Casualties and losses
- 5-6 killed 31-54 wounded: Unknown

= Battle of Chail-li =

1951 battle of the Korean War

The Battle of Chail-li was a battle between Canadian and Chinese forces during the Korean War.

==Background==
Chail-li was held by Chinese forces at the time. Per a plan developed by Lieut.-Colonel R.A. Keane, the Battalion Commander of the 2nd Battalion, Royal Canadian Regiment, "A" Company was tasked with seizing the village of Chail-li, north of Hill 467. "B" Company was tasked with taking Hill 162 which was in a valley of the Hantan River and west of Hill 467. "C" Company was tasked with taking Hill 269, between Hill 467 and Chail-li while "D" Company was tasked with capturing Hill 467 itself.

==Order of Battle==
===Canada===
- Canadian Army
  - 25th Canadian Infantry Brigade
    - Royal Canadian Regiment
      - 2nd Battalion, Royal Canadian Regiment
    - Lord Strathcona's Horse
      - "C" Squadron
    - 2nd Regiment, Royal Canadian Horse Artillery
    - Royal Canadian Engineers
      - 57th Canadian Independent Field Squadron

===China===
- People's Volunteer Army

==Battle==
At 6 AM on 30 May 1951, the attack began. "B" Company took Hill 162 without opposition while "A" Company managed to establish positions in and around the village of Chail-li itself. Canadian soldiers of "D" Company of the Royal Canadian Regiment who attempted to scale the steep slopes of Hill 467 did so with little success.
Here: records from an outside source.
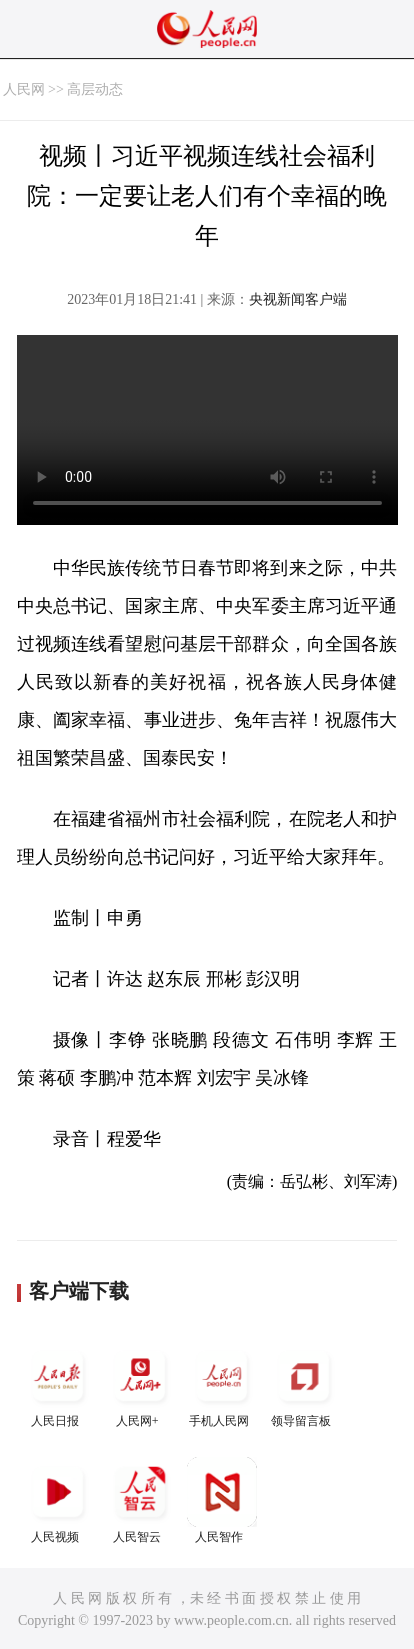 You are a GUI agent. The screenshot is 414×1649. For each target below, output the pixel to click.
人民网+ (140, 1384)
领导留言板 (304, 1384)
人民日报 (58, 1384)
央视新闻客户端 (298, 299)
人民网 (24, 89)
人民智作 (222, 1500)
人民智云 (140, 1500)
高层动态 (95, 89)
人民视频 (58, 1500)
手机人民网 (222, 1384) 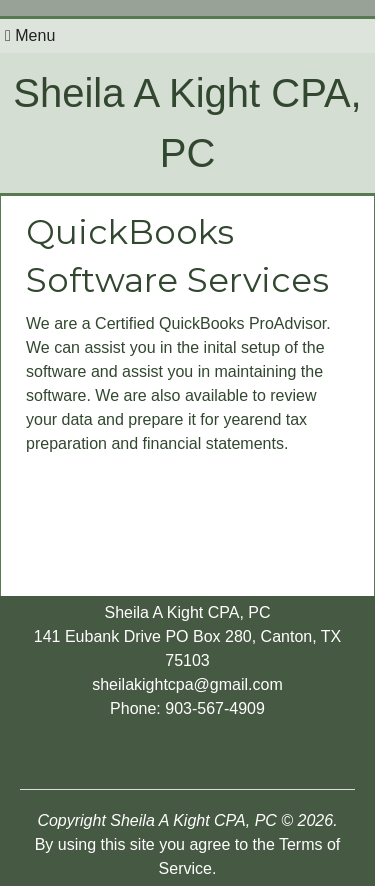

Hill 467 was heavily fortified by the Chinese and well defended. Canadian artillery also failed to knock out Chinese fortifications or dislodge Chinese soldiers from their positions. Making matters worse for the Canadians was poor weather during the battle which hampered their assault. The poor weather, which included heavy rain and strong winds, also canceled planned air support for the assault. According to platoon commander John Woods, it began to pour rain by 5 AM, around the same time that the Canadians had begun their assault on the hill. In the afternoon, Chinese tanks were reported to be present during a company sized counterattack on Canadian positions in the village of Chail-li itself. Despite "C" Company managing to reach Hill
269, it was unable to provide support to "A" Company in the village of Chail-li or provide support to "D" Company on Hill 467 due to the distance between locations. Eventually, Brigadier John Meredith Rockingham, the commander of the 25th Canadian Infantry Brigade, gave the order to withdraw due to viewing that the Royal Canadian Regiment would be unable to continue to hold the village of Chail-li or take Hill 467. The withdrawal was conducted under Chinese fire and while the Canadians carried their wounded and dead back with them.

==Aftermath and Legacy==
Casualties for Canadian forces vary. According to an army report that was published in 1956, the RCR alone suffered 6 killed in action and 25 wounded wounded in action. The report makes no mention of casualties suffered by other units who participated in the battle. According to The Loyal Edmonton Regiment Military Museum, 5 Canadian soldiers were killed and 31 were wounded. According to an article that was published by the Government of Canada on 15 July 2021, 6 Canadian soldiers were killed and 54 were wounded. However, the figures listed were only for actions on Hill 467 and not actions in the village of Chail-li itself or actions around the other hills. Chinese casualties during the battle are unknown.

On 5 June 1951, both Hill 467 and the village of Chail-Li were captured by the American 65th Infantry Regiment.